Provided records:
○ ○ ○ ○ ○ ○ ○

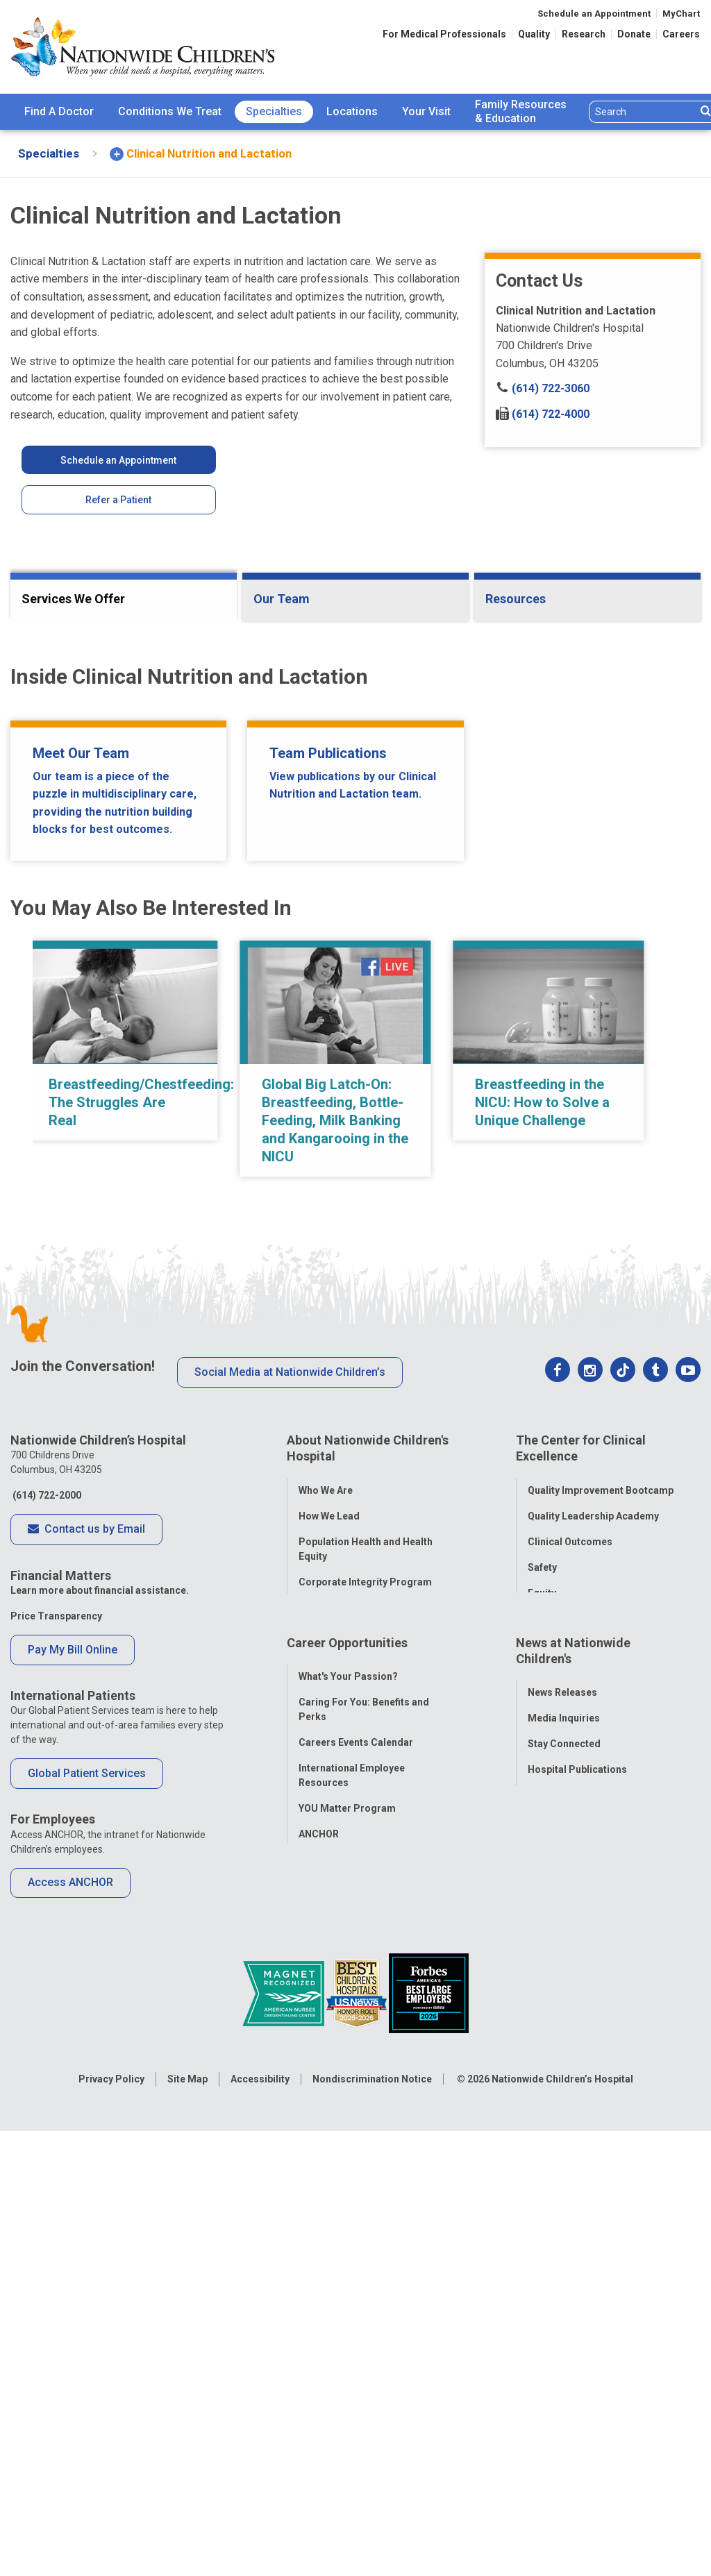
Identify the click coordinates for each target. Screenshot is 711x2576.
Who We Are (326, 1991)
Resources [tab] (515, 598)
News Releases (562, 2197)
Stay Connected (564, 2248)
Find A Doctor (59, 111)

○ ○ ○ ○ ○ ○ ○

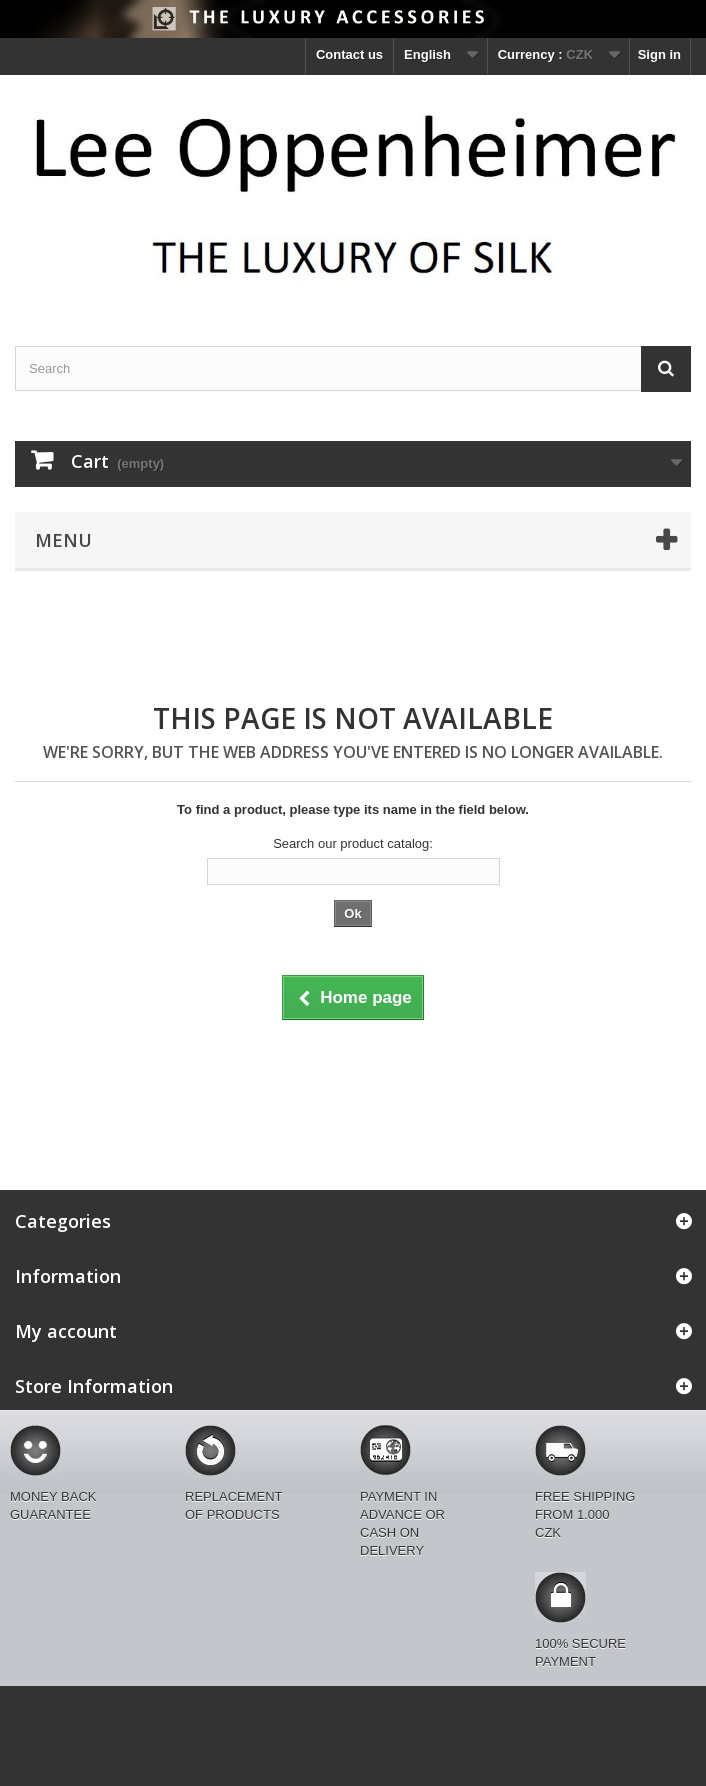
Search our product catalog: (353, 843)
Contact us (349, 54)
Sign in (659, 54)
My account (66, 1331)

○ ○ ○ ○ ○ ○ ○

Assignment: What you give back should be only the lines of the records above, starting at the line with "Identify the click" and ending at the line with "Find A Doctor (59, 111)", restated word for word.

Answer to the problem:
Identify the click coordinates for each target. Screenshot is 711x2576.
Who We Are (326, 1991)
Resources [tab] (515, 598)
News Releases (562, 2197)
Stay Connected (564, 2248)
Find A Doctor (59, 111)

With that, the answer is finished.